NEW ORLEANS, Louisiana — Louisiana voters decided the state constitution will not protect access to abortions.
Amendment 1 passed with 62 percent of Louisiana voters in favor, but don't expect to see any major changes from it, at least not yet.
Amendment 1 states that nothing in the state's constitution shall be construed to protect the right to an abortion or funding of an abortion.
But what does this mean?
For now, the amendment is mostly symbolic.
Because abortion is currently legal in every state, Louisiana would only feel any real changes if the U.S. Supreme Court overturns Roe v Wade which currently guarantees access to abortions.
If that happens, each state would decide their own abortion laws.
Amendment 1 makes clear abortion rights wont be protected in the constitution or funded with state dollars which is already the case in Louisiana.
Ben Clapper with Louisiana Right to Life feels like Amendment 1 is a victory for pro-life advocates.

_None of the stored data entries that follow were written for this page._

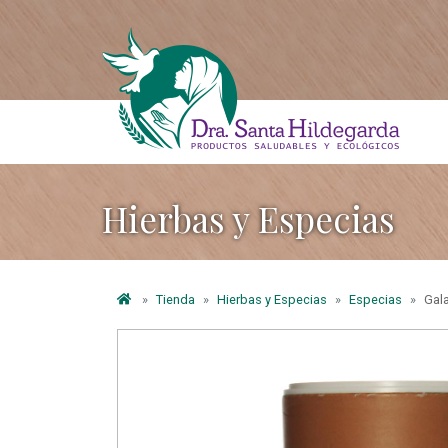
Hierbas y Especias
Tienda
Hierbas y Especias
Especias
Gal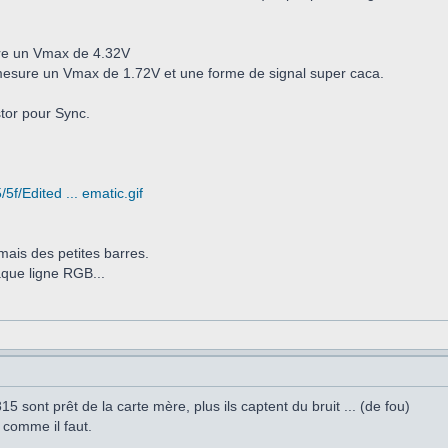
ure un Vmax de 4.32V
 mesure un Vmax de 1.72V et une forme de signal super caca.
tor pour Sync.
5f/Edited ... ematic.gif
' mais des petites barres.
haque ligne RGB...
5 sont prêt de la carte mère, plus ils captent du bruit ... (de fou)
r comme il faut.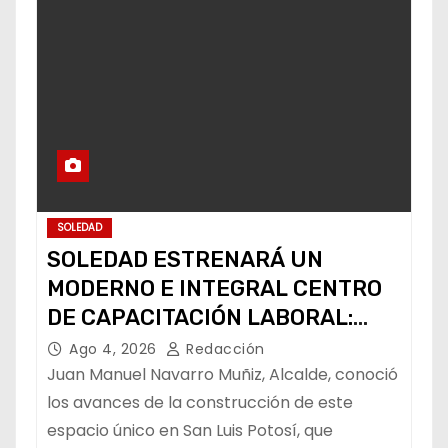
SOLEDAD
SOLEDAD ESTRENARÁ UN
MODERNO E INTEGRAL CENTRO
DE CAPACITACIÓN LABORAL:
ALCALDE
Ago 4, 2026
Redacción
Juan Manuel Navarro Muñiz, Alcalde, conoció
los avances de la construcción de este
espacio único en San Luis Potosí, que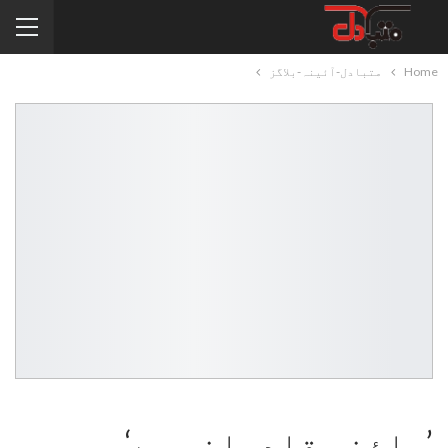
Home
متبادل-آئینہ-بلاگز
’سائنس قادیانی ہے‘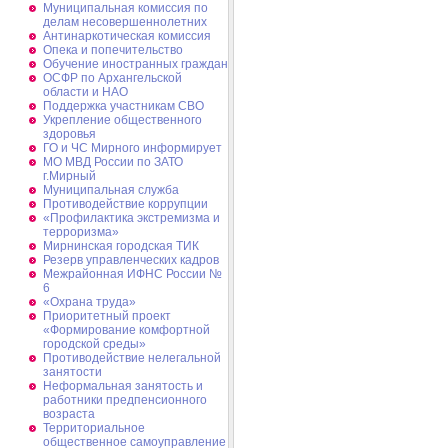
Муниципальная комиссия по
делам несовершеннолетних
Антинаркотическая комиссия
Опека и попечительство
Обучение иностранных граждан
ОСФР по Архангельской
области и НАО
Поддержка участникам СВО
Укрепление общественного
здоровья
ГО и ЧС Мирного информирует
МО МВД России по ЗАТО
г.Мирный
Муниципальная cлужба
Противодействие коррупции
«Профилактика экстремизма и
терроризма»
Мирнинская городская ТИК
Резерв управленческих кадров
Межрайонная ИФНС России №
6
«Охрана труда»
Приоритетный проект
«Формирование комфортной
городской среды»
Противодействие нелегальной
занятости
Неформальная занятость и
работники предпенсионного
возраста
Территориальное
общественное самоуправление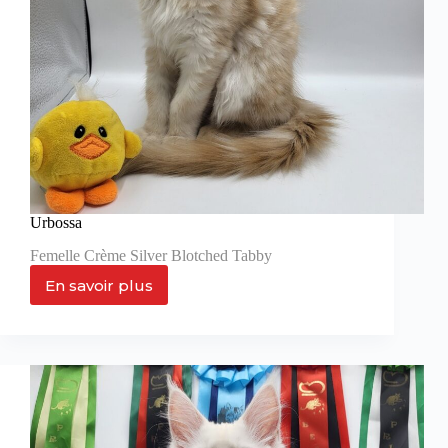
Urbossa
Femelle Crème Silver Blotched Tabby
En savoir plus
Urbossa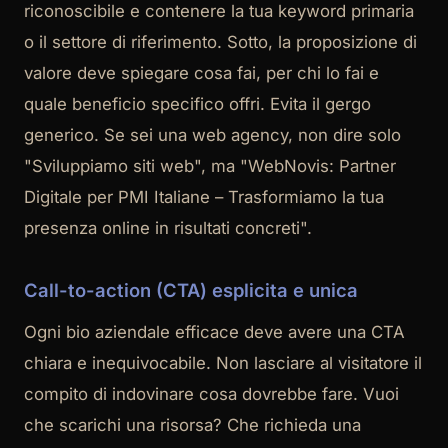
riconoscibile e contenere la tua keyword primaria
o il settore di riferimento. Sotto, la proposizione di
valore deve spiegare cosa fai, per chi lo fai e
quale beneficio specifico offri. Evita il gergo
generico. Se sei una web agency, non dire solo
"Sviluppiamo siti web", ma "WebNovis: Partner
Digitale per PMI Italiane – Trasformiamo la tua
presenza online in risultati concreti".
Call-to-action (CTA) esplicita e unica
Ogni bio aziendale efficace deve avere una CTA
chiara e inequivocabile. Non lasciare al visitatore il
compito di indovinare cosa dovrebbe fare. Vuoi
che scarichi una risorsa? Che richieda una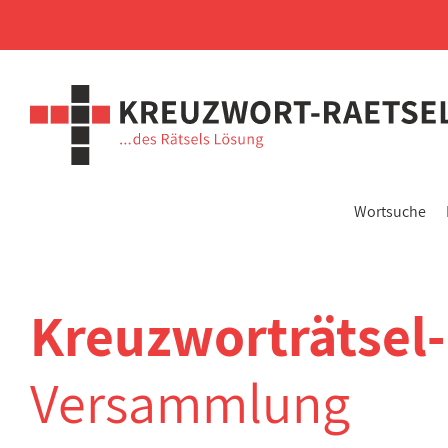
Wortsuche
Kreuzworträtsel
Versammlung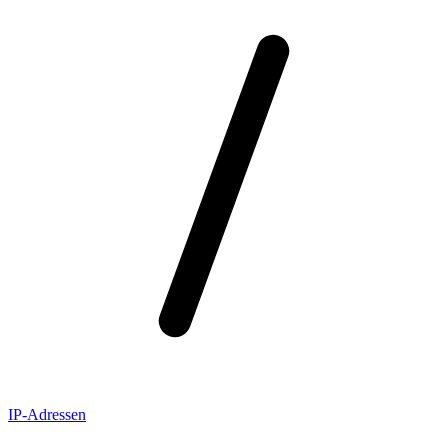
IP-Adressen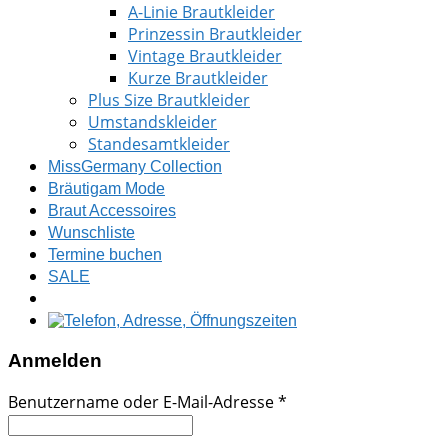
A-Linie Brautkleider
Prinzessin Brautkleider
Vintage Brautkleider
Kurze Brautkleider
Plus Size Brautkleider
Umstandskleider
Standesamtkleider
MissGermany Collection
Bräutigam Mode
Braut Accessoires
Wunschliste
Termine buchen
SALE
Anmelden
Benutzername oder E-Mail-Adresse
*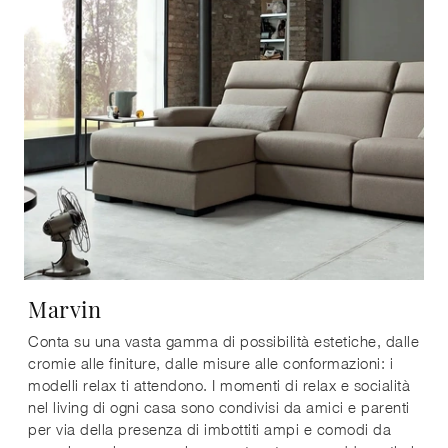
Marvin
Conta su una vasta gamma di possibilità estetiche, dalle
cromie alle finiture, dalle misure alle conformazioni: i
modelli relax ti attendono. I momenti di relax e socialità
nel living di ogni casa sono condivisi da amici e parenti
per via della presenza di imbottiti ampi e comodi da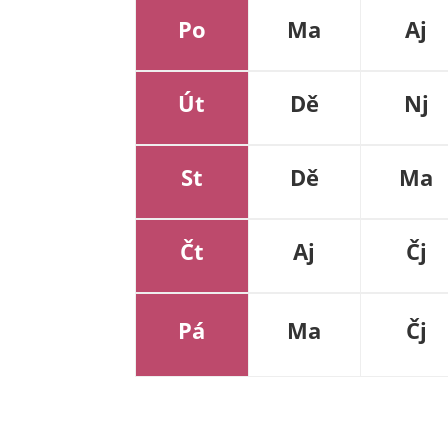
Po
Ma
Aj
Út
Dě
Nj
St
Dě
Ma
Čt
Aj
Čj
Pá
Ma
Čj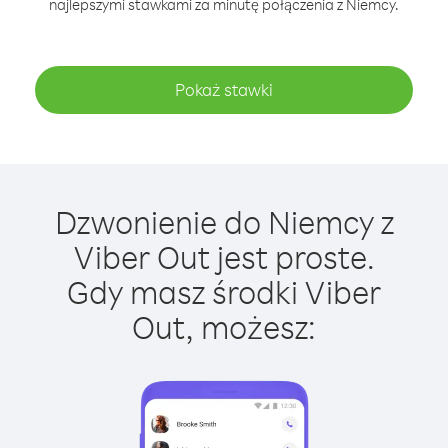
najlepszymi stawkami za minutę połączenia z Niemcy.
Pokaż stawki
Dzwonienie do Niemcy z
Viber Out jest proste.
Gdy masz środki Viber
Out, możesz: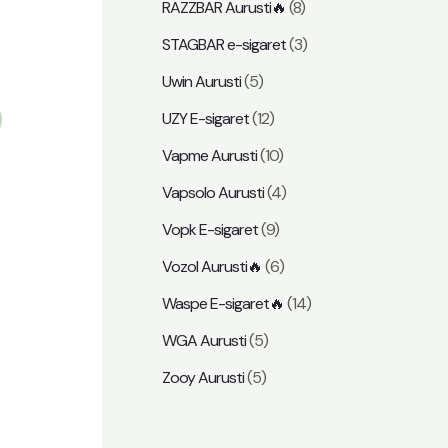
RAZZBAR Aurusti🔥
(8)
STAGBAR e-sigaret
(3)
Uwin Aurusti
(5)
UZY E-sigaret
(12)
Vapme Aurusti
(10)
Vapsolo Aurusti
(4)
Vopk E-sigaret
(9)
Vozol Aurusti🔥
(6)
Waspe E-sigaret🔥
(14)
WGA Aurusti
(5)
Zooy Aurusti
(5)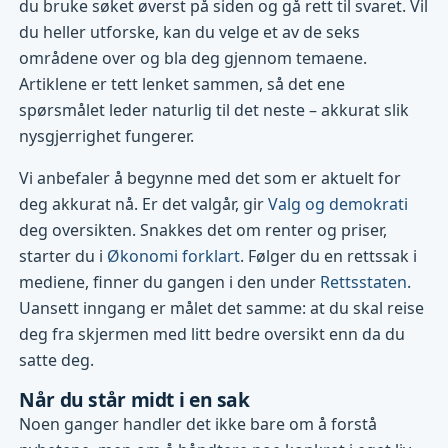
du bruke søket øverst på siden og gå rett til svaret. Vil
du heller utforske, kan du velge et av de seks
områdene over og bla deg gjennom temaene.
Artiklene er tett lenket sammen, så det ene
spørsmålet leder naturlig til det neste – akkurat slik
nysgjerrighet fungerer.
Vi anbefaler å begynne med det som er aktuelt for
deg akkurat nå. Er det valgår, gir
Valg og demokrati
deg oversikten. Snakkes det om renter og priser,
starter du i
Økonomi forklart
. Følger du en rettssak i
mediene, finner du gangen i den under
Rettsstaten
.
Uansett inngang er målet det samme: at du skal reise
deg fra skjermen med litt bedre oversikt enn da du
satte deg.
Når du står midt i en sak
Noen ganger handler det ikke bare om å forstå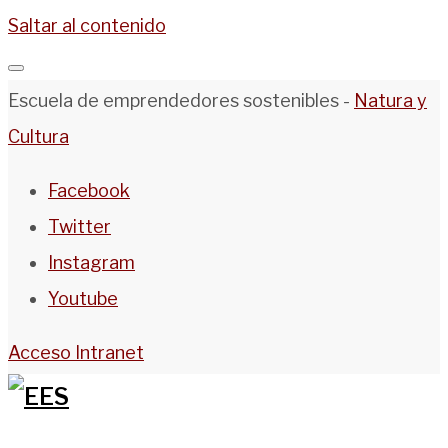
Saltar al contenido
Escuela de emprendedores sostenibles -
Natura y
Cultura
Facebook
Twitter
Instagram
Youtube
Acceso Intranet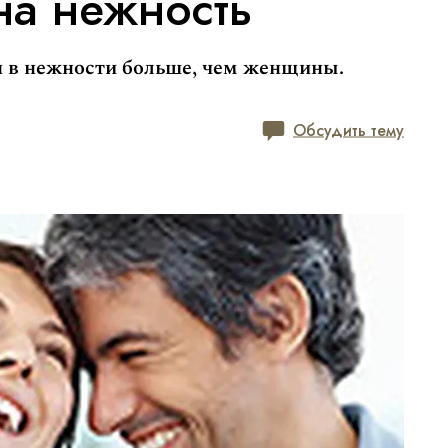
а нежность
 в нежности больше, чем женщины.
Обсудить тему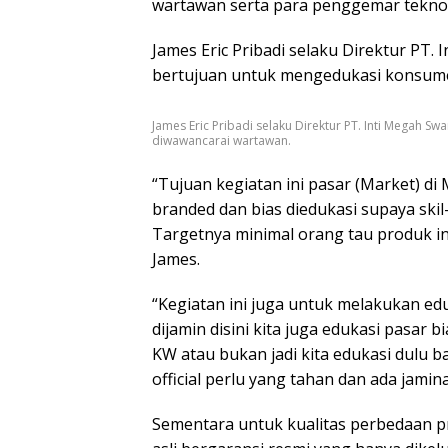
wartawan serta para penggemar teknolo
James Eric Pribadi selaku Direktur PT.
bertujuan untuk mengedukasi konsum
James Eric Pribadi selaku Direktur PT. Inti Megah Swa
diwawancarai wartawan.
“Tujuan kegiatan ini pasar (Market) di
branded dan bias diedukasi supaya ski
Targetnya minimal orang tau produk ini
James.
“Kegiatan ini juga untuk melakukan ed
dijamin disini kita juga edukasi pasar 
KW atau bukan jadi kita edukasi dulu ba
official perlu yang tahan dan ada jamin
Sementara untuk kualitas perbedaan 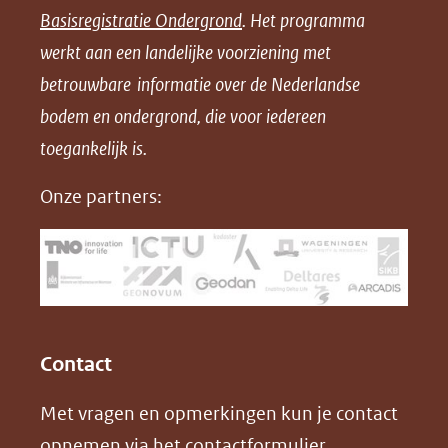
Basisregistratie Ondergrond
. Het programma
o
o
o
o
werkt aan een landelijke voorziening met
p
p
p
a
betrouwbare informatie over de Nederlandse
F
L
X
d
bodem en ondergrond, die voor iedereen
(opent
a
i
P
in
toegankelijk is.
c
n
D
nieuw
e
k
F
Onze partners:
venster)
b
e
(verwijst
o
d
naar
o
I
een
k
n
(opent
(opent
andere
in
in
website)
Contact
nieuw
nieuw
Met vragen en opmerkingen kun je contact
venster)
venster)
opnemen via het
contactformulier
.
(verwijst
(verwijst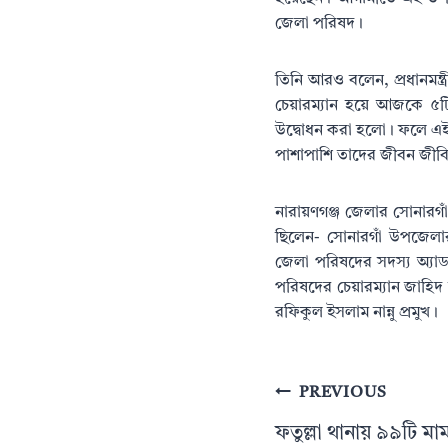
জেলা পরিষদ।
তিনি আরও বলেন, প্রধানমন্ত
চেয়ারম্যান হয়ে আজকে ৫টি
উদ্বোধন করা হলো। ফলে এই 
পাশাপাশি তাদের জীবন জীব
নারায়ণগঞ্জ জেলার সোনারগা
ছিলেন- সোনারগাঁ উপজেলার
জেলা পরিষদের সদস্য অ্যা
পরিষদের চেয়ারম্যান জাহিদ
রফিকুল ইসলাম নান্নু প্রমুখ।
Post
PREVIOUS
navigation
ফতুল্লা থানায় ৯৯টি ম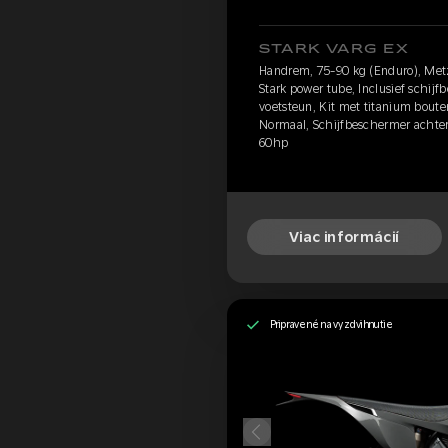
STARK VARG EX
Handrem, 75-90 kg (Enduro), Met
Stark power tube, Inclusief schij
voetsteun, Kit met titanium boute
Normaal, Schijfbeschermer achter
60hp
Viac informácií
Pripravené na vyzdvihnutie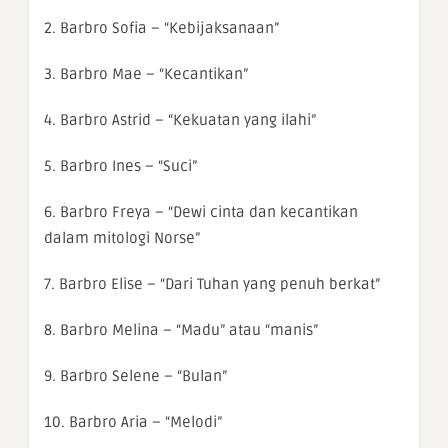
2. Barbro Sofia – “Kebijaksanaan”
3. Barbro Mae – “Kecantikan”
4. Barbro Astrid – “Kekuatan yang ilahi”
5. Barbro Ines – “Suci”
6. Barbro Freya – “Dewi cinta dan kecantikan
dalam mitologi Norse”
7. Barbro Elise – “Dari Tuhan yang penuh berkat”
8. Barbro Melina – “Madu” atau “manis”
9. Barbro Selene – “Bulan”
10. Barbro Aria – “Melodi”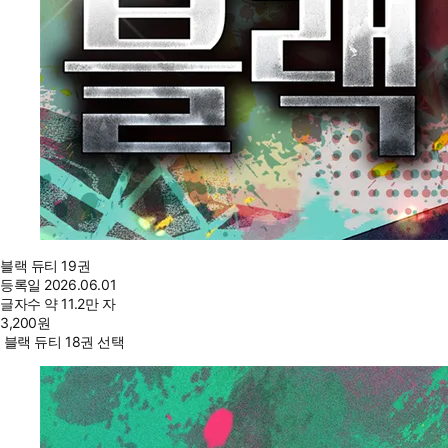
블랙 듀티 19권
등록일
2026.06.01
글자수
약 11.2만 자
3,200
원
블랙 듀티 18권 선택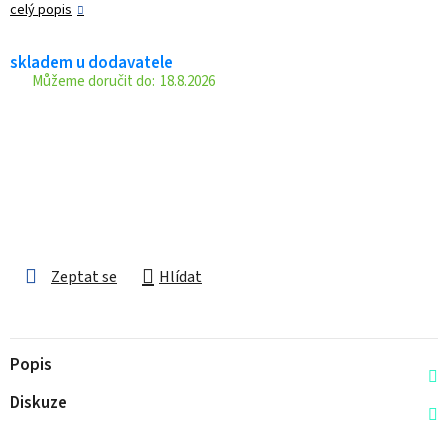
celý popis
skladem u dodavatele
18.8.2026
Zeptat se
Hlídat
Popis
Diskuze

"What has changed today is the doors of the supreme court in the state are no longer open to abortion advocates who want supreme court justices to declare a right to abortion or even invalidate common sense laws like ultra sounds or parental consent before abortion," Clapper said.
This amendment does not ban abortions right now, but pro-choice advocates like Michelle Erenberg with Lift Louisiana worry this could restrict people's access to abortions if Roe v Sade is ever overturned.
If that happens, Louisiana has a 'trigger' law that would ban most abortions unless the mother's life was at risk.
"Abortion is still legal, people can still get abortions, however we do think this amendment will have some significant impact on the ability for advocates to expand access to abortion or to add protections, legal protections to people trying to access abortion," Erenberg said.
For now though, the biggest change is the new wording added to the constitution that could guide the future of the Louisiana's abortion laws.
The 2006 'trigger law' that would go into effect if Roe v Wade is overturned, it does not have exceptions for victims of rape or incest.